Input below:
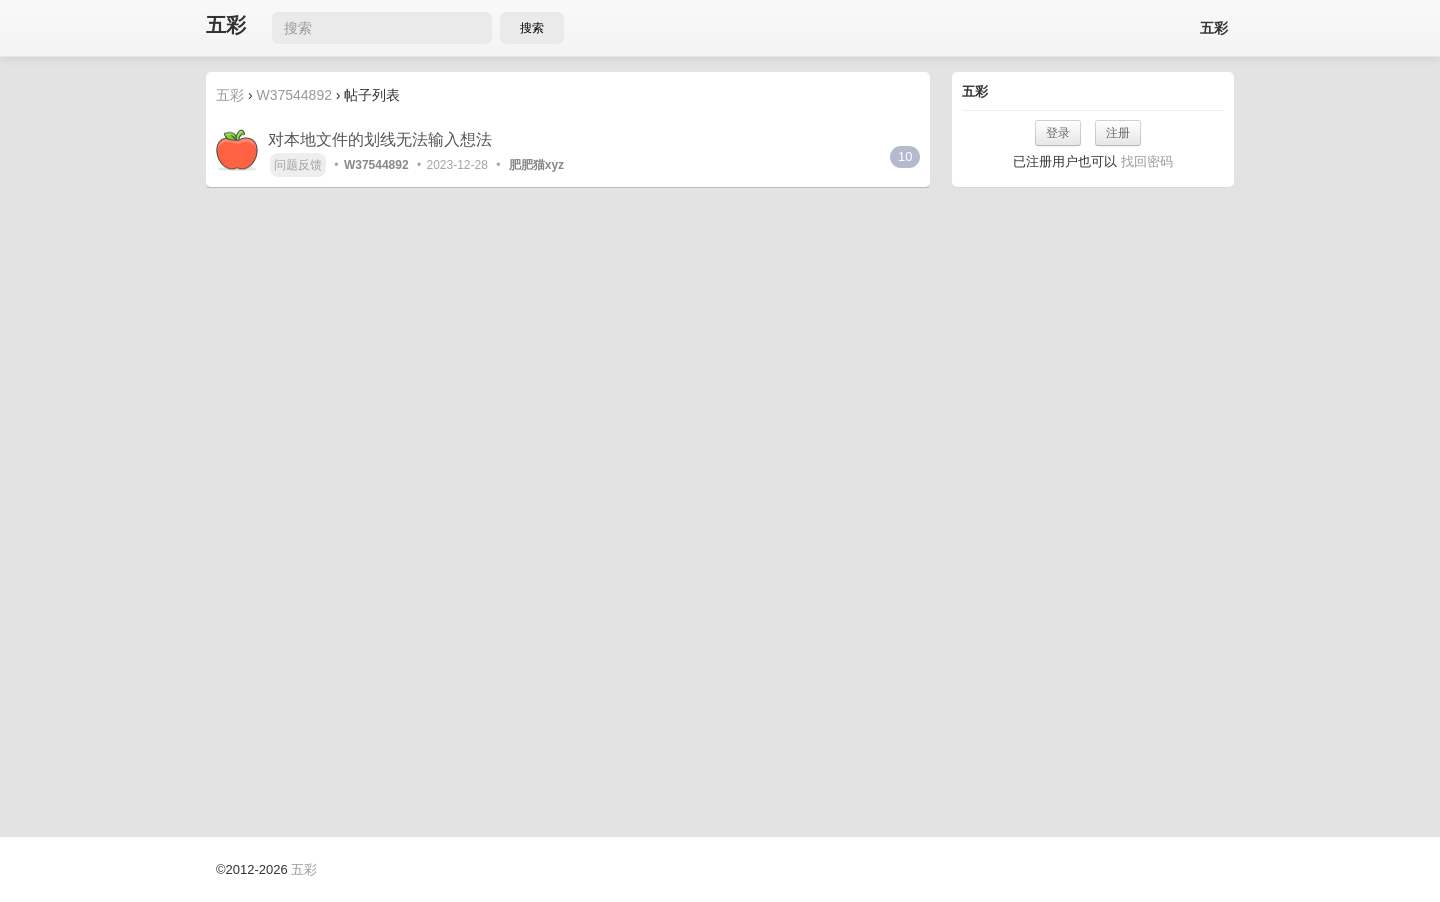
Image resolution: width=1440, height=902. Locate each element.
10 (905, 156)
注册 (1118, 133)
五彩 (226, 25)
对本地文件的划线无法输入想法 (380, 139)
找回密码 (1147, 161)
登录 (1058, 133)
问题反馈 (298, 165)
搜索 (532, 28)
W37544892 (294, 95)
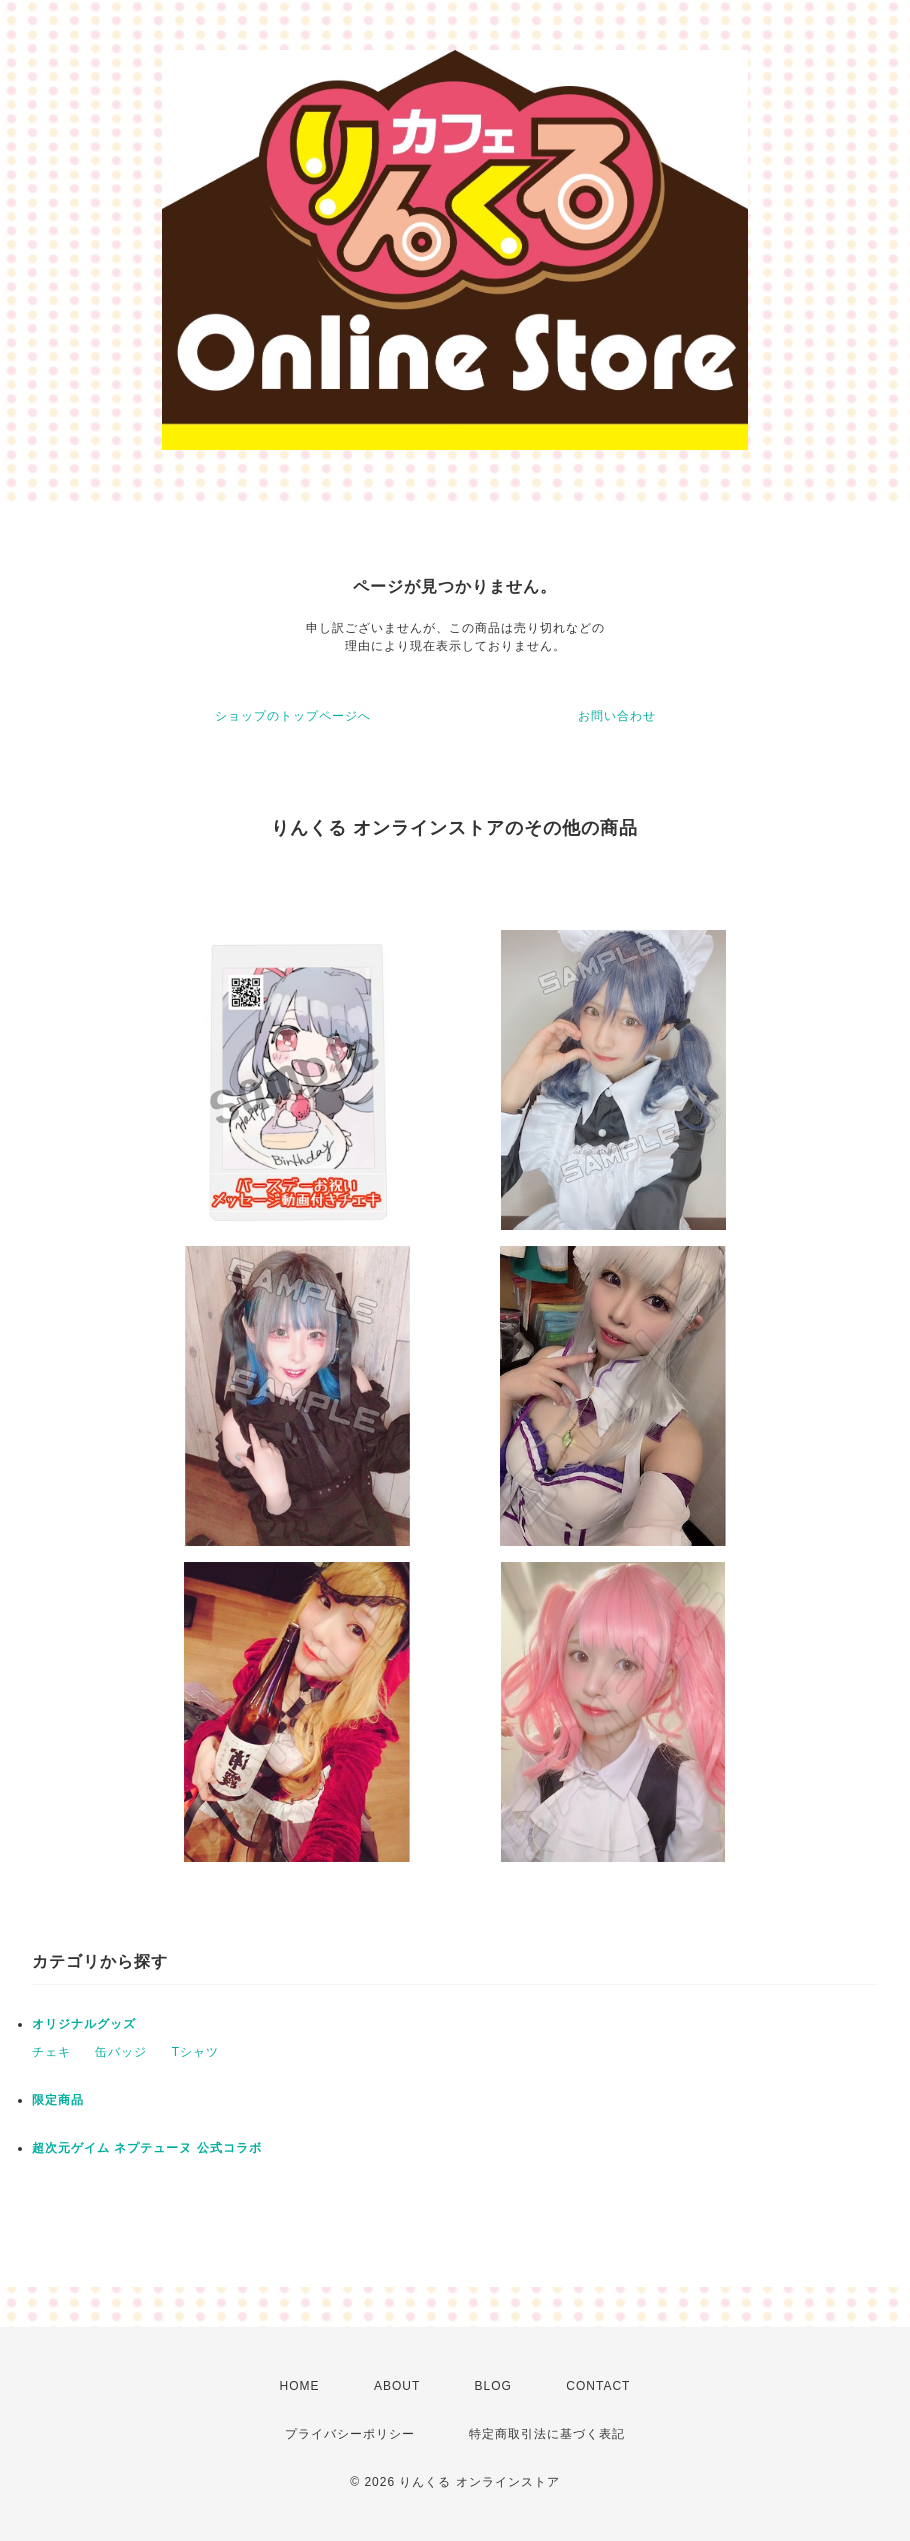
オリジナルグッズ (84, 2024)
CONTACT (598, 2386)
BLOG (493, 2386)
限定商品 (58, 2100)
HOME (300, 2386)
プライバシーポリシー (350, 2434)
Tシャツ (195, 2052)
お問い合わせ (617, 716)
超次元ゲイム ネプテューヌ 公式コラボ (147, 2148)
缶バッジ (121, 2052)
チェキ (51, 2052)
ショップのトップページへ (293, 716)
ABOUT (397, 2386)
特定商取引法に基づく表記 (547, 2434)
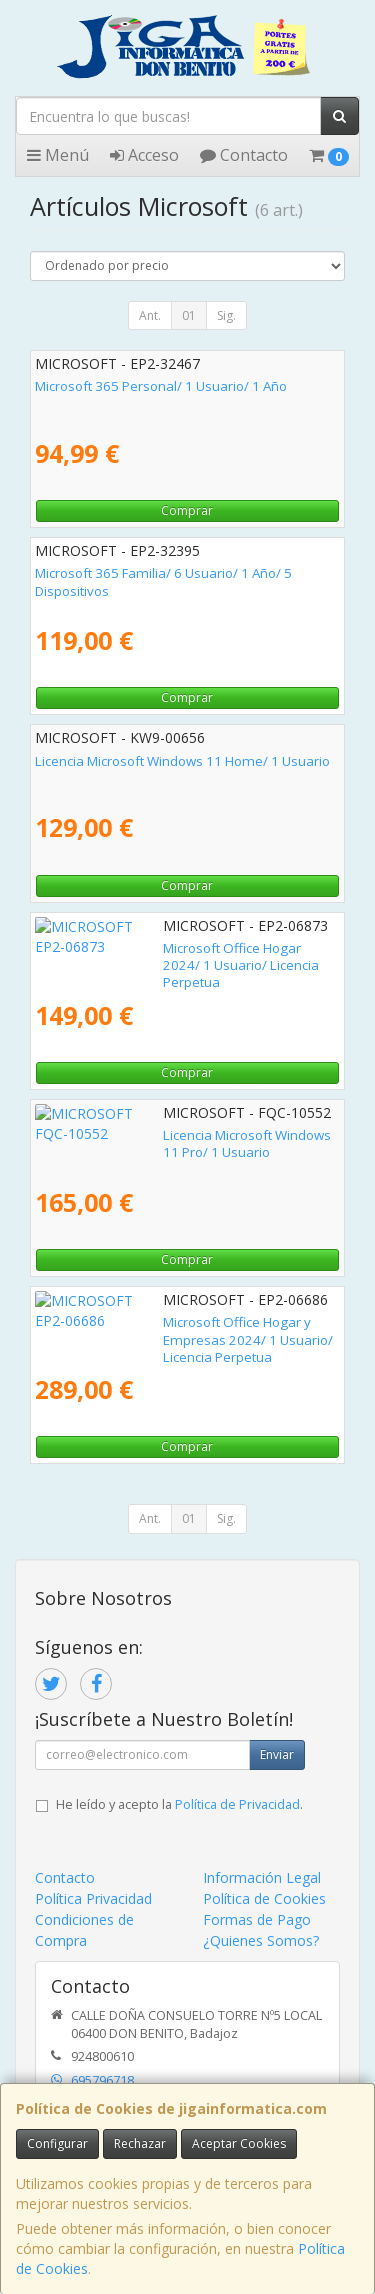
End of Input.
* **What you need to do**
Repeat only what runs from the first line of the records above to the line with "チェキ (51, 2052)", both included, word for word, minus the pictures.

* **Task result**
Image resolution: width=1440, height=902. Locate each element.
10 (905, 156)
注册 (1118, 133)
五彩 (226, 25)
对本地文件的划线无法输入想法 (380, 139)
找回密码 (1147, 161)
登录 (1058, 133)
问题反馈 (298, 165)
搜索 (532, 28)
W37544892 (294, 95)
オリジナルグッズ (84, 2024)
CONTACT (598, 2386)
BLOG (493, 2386)
限定商品 (58, 2100)
HOME (300, 2386)
プライバシーポリシー (350, 2434)
Tシャツ (195, 2052)
お問い合わせ (617, 716)
超次元ゲイム ネプテューヌ 公式コラボ (147, 2148)
缶バッジ (121, 2052)
チェキ (51, 2052)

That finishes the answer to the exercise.